Now I must admit while i am on this journey getting to know myself better
And enjoying life. I am seeing first time that I am ok with myself
And my activities. I hope my next partner will like this in me, appriciate my lifestyle.
I see now that there is no need really to complicate life.
I mean why pick a guy who is not on the same page.
From experience i can tell, it will bring fears and drama. The bad
Part is, you can get addicted to this drama type men.
My ex and I got in contact again. Our pattern is to call.. Date.. Drama.. And
Somebody always gets hurt! Especially me! Now I was more aware, thank God.
I did feel mad for picking up his call!
And didnt even feel bad breaking the contact...

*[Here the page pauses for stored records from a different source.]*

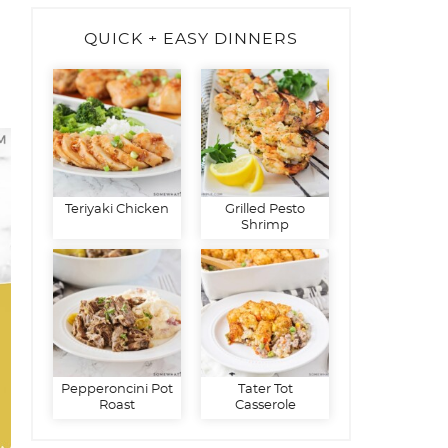
QUICK + EASY DINNERS
Teriyaki Chicken
Grilled Pesto
Shrimp
Pepperoncini Pot
Tater Tot
Roast
Casserole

I am not totally secure in what I want. It is different then 3 months ago.
On my dating profile i had a lot of "sexy" reactions. While I was
Not sure what I wanted in a man.
So I asked a guy from a online site, why he was attracted to my profile.
He said I looked on the pictures like a girl who nust wanted fun.
Now this gave me a wake up call... Indeed it does matter what you project.
I don't want to come over like a girl who just wants "fun".
So this time I am going to think it over, what is it that I want to come over like.
I do feel I would like to date and offcourse find someone which I feel comfortable with.
I can say I do not want to complicate my life with abusive, too lazy, not motivated and
Angry men. Then I would rather stay single.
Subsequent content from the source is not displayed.